This article was sourced from news stories highlighted by The Cure Parkinson’s Trust.

As the urgent need for disease-modifying therapies for the Parkinson’s community continues, what’s currently leading the way in the research landscape?

Earlier Diagnosis and Treatment of Dementia in Parkinson’s

A research team at the UCL Queen Square Institute of Neurology – led by Dr Rimona Weil – have recently published research that suggests that the monitoring of levels of iron in the brain might eventually help predict which people with Parkinson’s will go on to develop dementia.

A significant number of people with Parkinson’s will eventually develop cognitive impairments or dementia, but the severity and the onset of this affliction are currently unpredictable and vary greatly between people. The identification of biomarkers that can help to detect who will be affected would considerably help with earlier diagnosis and treatment.

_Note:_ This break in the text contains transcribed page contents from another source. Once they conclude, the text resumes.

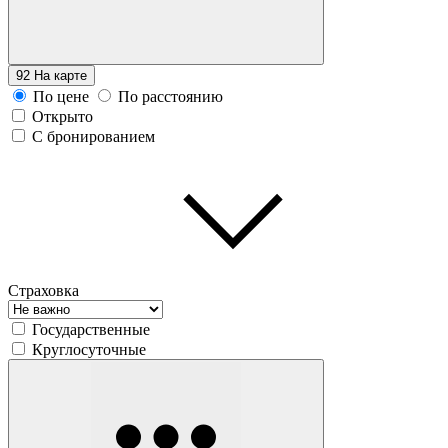
92
На карте
По цене
По расстоянию
Открыто
С бронированием
Страховка
Государственные
Круглосуточные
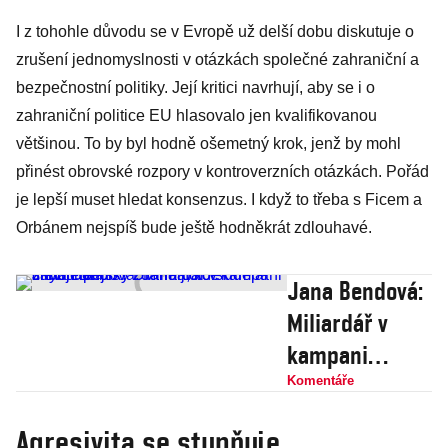
I z tohohle důvodu se v Evropě už delší dobu diskutuje o
zrušení jednomyslnosti v otázkách společné zahraniční a
bezpečnostní politiky. Její kritici navrhují, aby se i o
zahraniční politice EU hlasovalo jen kvalifikovanou
většinou. To by byl hodně ošemetný krok, jenž by mohl
přinést obrovské rozpory v kontroverzních otázkách. Pořád
je lepší muset hledat konsenzus. I když to třeba s Ficem a
Orbánem nejspíš bude ještě hodněkrát zdlouhavé.
Jana Bendová:
Miliardář v
kampani
slibuje pejsky
Komentáře
zdarma, kde
Agresivita se stupňuje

Tiny amounts of iron have been found to accumulate in people’s brains as a normal part of the ageing process. In Parkinson’s, however, these levels are higher than normal. And high levels of iron in the body can become toxic, killing cells and leading to proteins being irreversibly altered.    

Many of the proteins associated with neurodegenerative conditions like Parkinson’s are known to interact with iron. Consequently, monitoring iron levels over time could be a useful tool for predicting cognitive issues or dementia in people with Parkinson’s.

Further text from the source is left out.